Aucune de ces réponses, ni leur somme, ne me paraît tout à fait satisfaisante. D'abord parce qu'elles sont, quant à leur extension, possiblement trop larges et certainement trop restreintes. Une bonne définition doit valoir pour tout le défini, et pour lui seul. Ce n'est pas le cas de celles, pourtant si fameuses, que je viens d'évoquer. Imaginons qu'on prouve l'existence, chez les dauphins ou chez tel ou tel extraterrestre, d'un langage, d'une organisation politique, d'une pensée, d'un travail, etc. Cela ne ferait pas du dauphin ou de l'extraterrestre un homme, pas plus que cela ne transformerait l'homme en cétacé ou en Martien. Puis que dire des anges, et de leur rire possible ?

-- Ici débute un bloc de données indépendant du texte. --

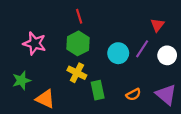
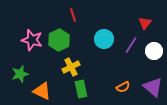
green hexagon: (78, 43) -> (59, 40), moved
cyan circle: (118, 53) -> (104, 39), moved
yellow cross: (77, 73) -> (71, 67), turned 36
green rectangle: (98, 90) -> (81, 89), moved

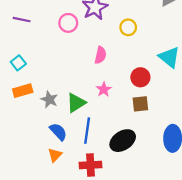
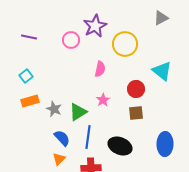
yellow circle: (128, 27) -> (125, 44), size x1.6
black ellipse: (123, 141) -> (120, 146), turned 55

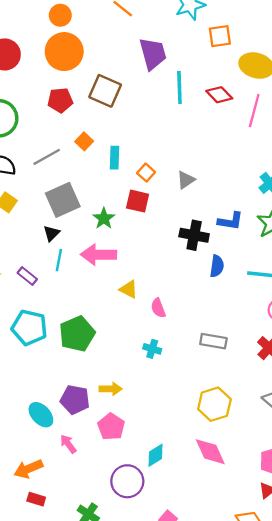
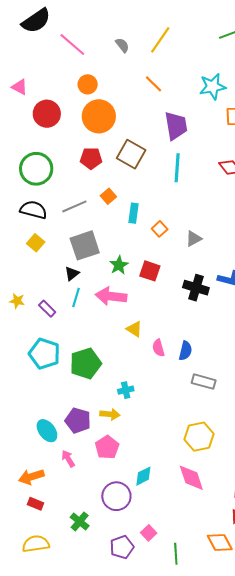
orange circle: (60, 15) -> (88, 84), moved
cyan line: (179, 88) -> (177, 168), moved
red square: (138, 201) -> (150, 271), moved
blue semicircle: (217, 266) -> (185, 351), moved
cyan cross: (152, 349) -> (126, 390), moved, turned -35

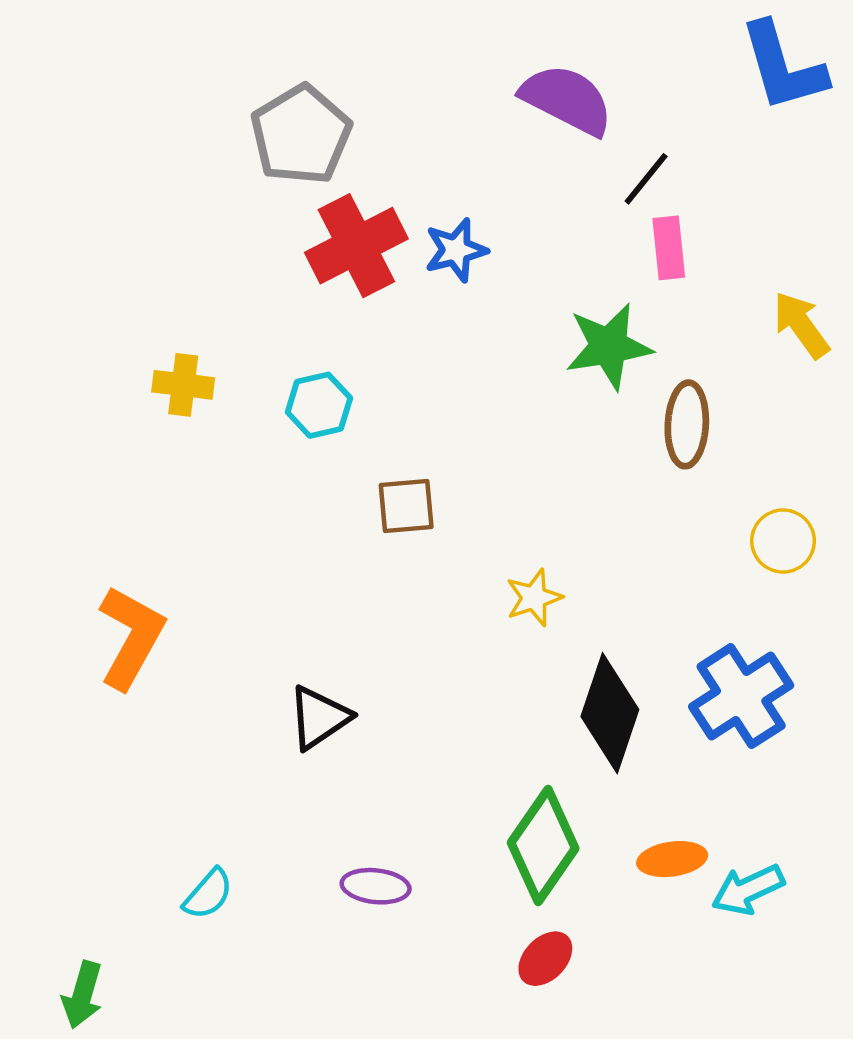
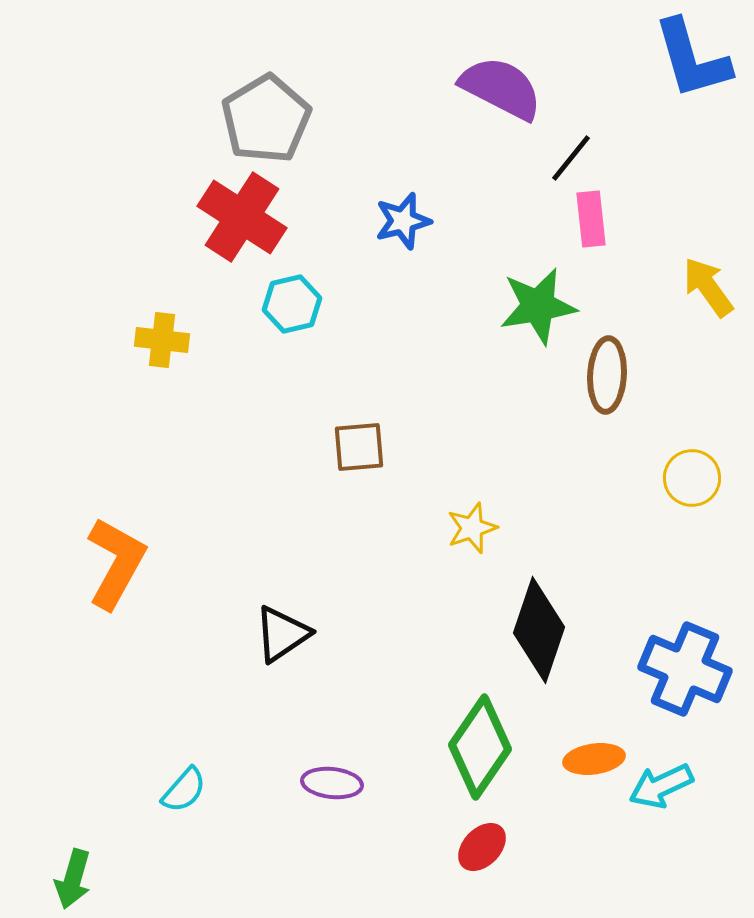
red cross: (356, 246) -> (242, 217), moved, turned -30
cyan hexagon: (319, 405) -> (292, 304), moved
blue cross: (741, 696) -> (685, 669), moved, turned -34

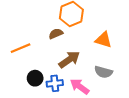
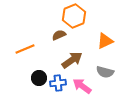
orange triangle: (103, 40) -> (105, 41), turned -42

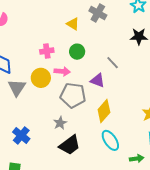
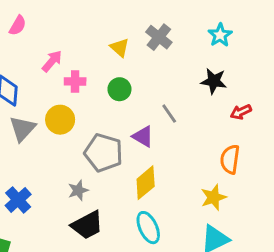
pink arrow: (62, 71) -> (52, 61), moved, turned -63

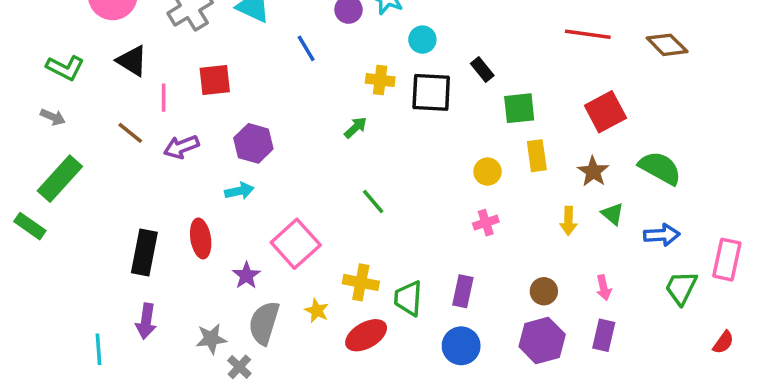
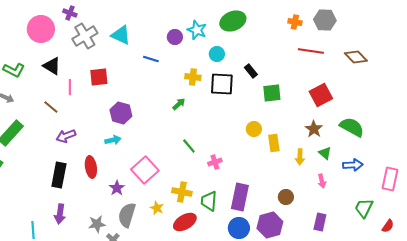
blue line: (306, 48) -> (151, 59), turned -42
purple arrow: (181, 147) -> (66, 136), moved
yellow rectangle: (537, 156) -> (274, 143), moved
pink cross: (486, 223) -> (215, 162), moved
pink arrow: (604, 288) -> (322, 181), moved
green trapezoid: (681, 288) -> (364, 208), moved
purple rectangle: (463, 291) -> (240, 197), size x1.5
purple hexagon: (542, 341) -> (270, 225), moved

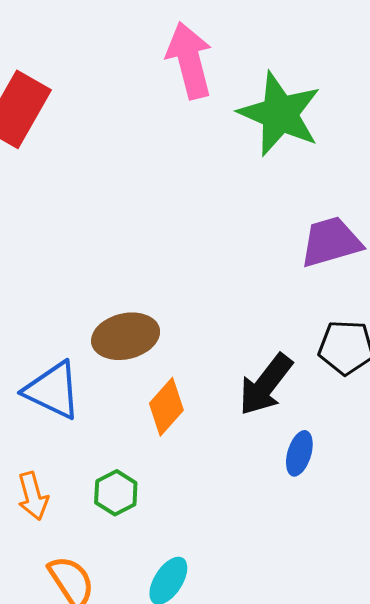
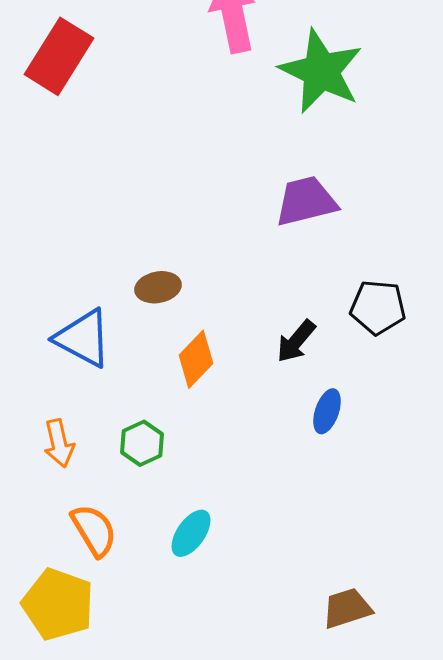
purple trapezoid: (331, 242) -> (306, 201), moved
brown ellipse: (126, 336) -> (158, 287), size x0.7
black arrow: (266, 385) -> (296, 341), size x0.7

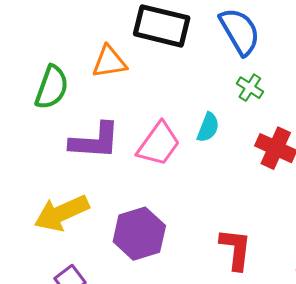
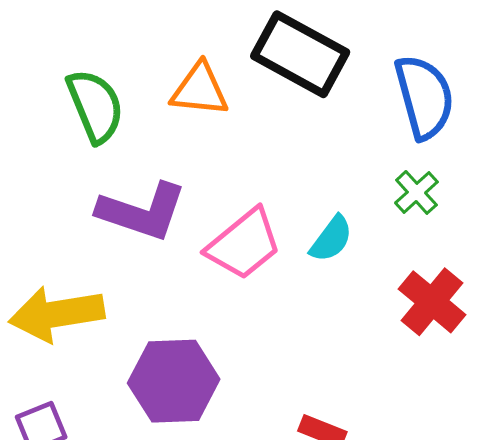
green semicircle: (52, 87) -> (95, 106), turned -57

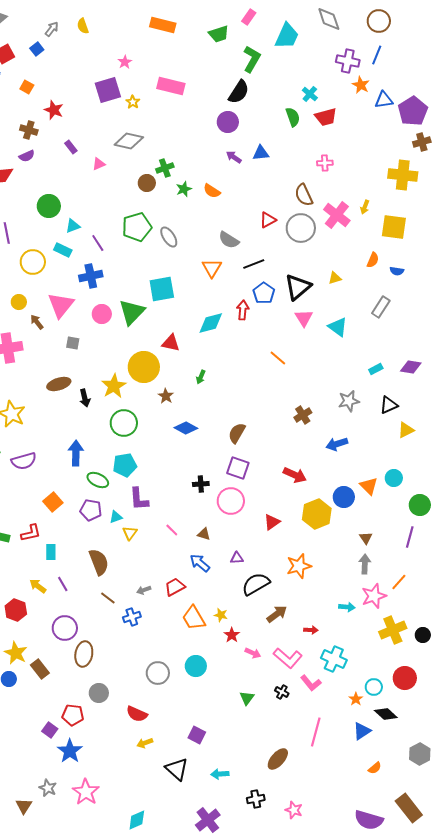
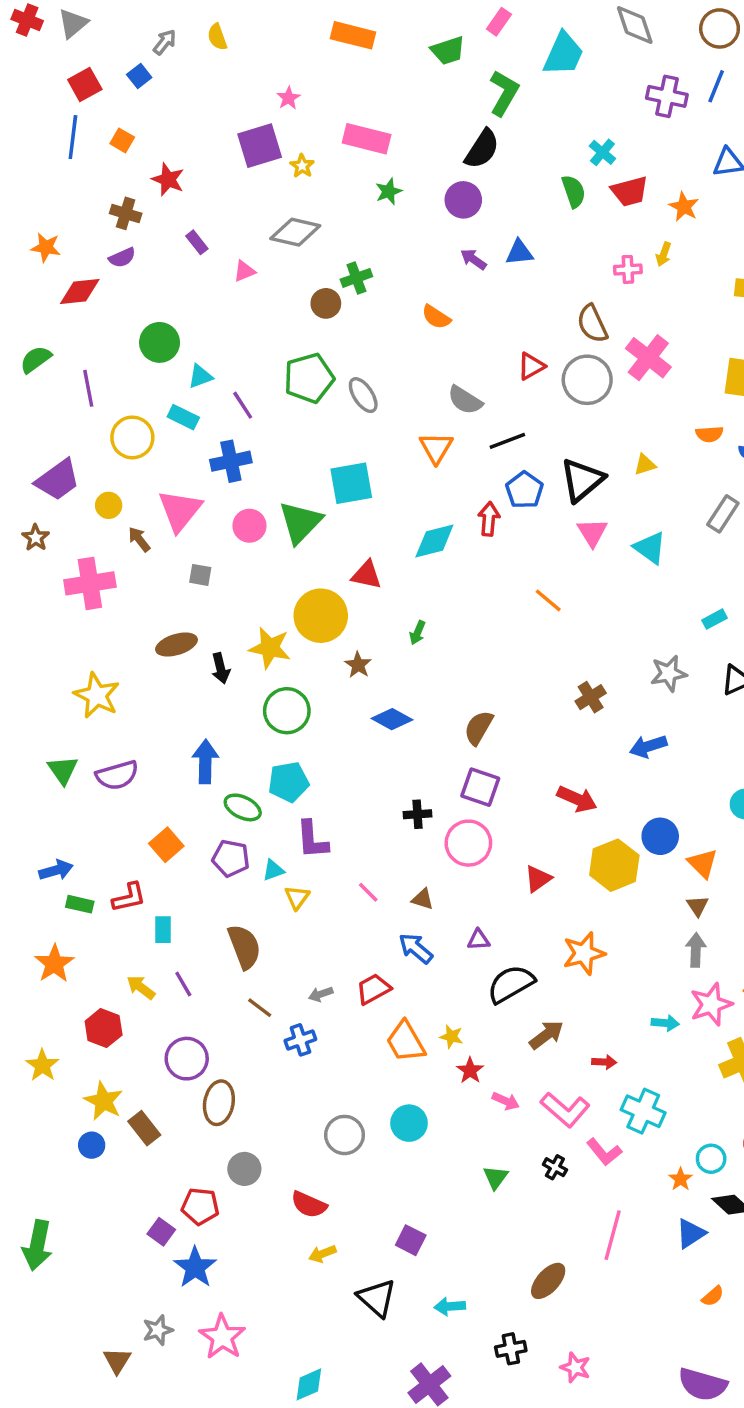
orange star: (361, 85) -> (684, 207), moved
green star: (184, 189) -> (389, 191), moved
yellow arrow: (365, 207) -> (664, 254), moved
orange semicircle: (373, 260) -> (709, 434), turned 63
yellow star: (114, 386) -> (270, 648), turned -30
orange triangle: (369, 486) -> (703, 863), moved
gray star: (48, 788) -> (158, 1330), turned 30

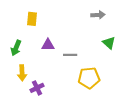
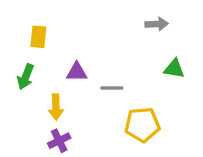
yellow rectangle: (32, 19) -> (38, 37), moved
green triangle: (109, 43) -> (174, 69), turned -32
yellow arrow: (22, 73) -> (56, 107), moved

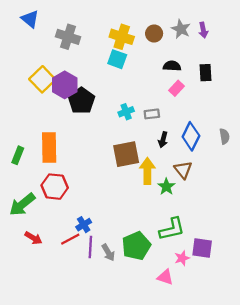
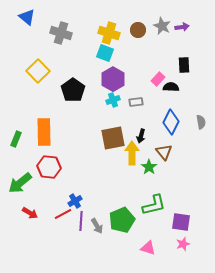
purple arrow: (203, 30) -> (182, 27), turned -88
black semicircle: (172, 66) -> (171, 87), moved
purple hexagon: (65, 85) -> (113, 79), moved
black arrow: (163, 140) -> (141, 136), moved
pink star: (182, 258) -> (183, 244), moved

Définitions trop larges, donc, puisqu'elles ne valent pas que pour le défini : un être peut vivre en société, parler, penser, juger, rire, produire ses moyens d'existence... sans faire partie pour autant de l'humanité. Mais les mêmes définitions sont aussi trop étroites, puisqu'elles ne valent pas pour tout le défini : le débile profond ne parle pas, ne raisonne pas, ne rit pas, ne juge pas, ne travaille pas, ne fait pas de politique... Il n'en est pas moins homme pour autant. Il vit en société ? Guère plus, et peut-être moins, que tel ou tel de nos animaux domestiques. Qui consentirait pour autant à le traiter comme une bête, fût-ce comme une bête bien traitée ? Qui voudrait le mettre dans un zoo ? On me dira qu'on a parfois fait pire, ce que chacun sait. Mais quel philosophe jugera cela acceptable ?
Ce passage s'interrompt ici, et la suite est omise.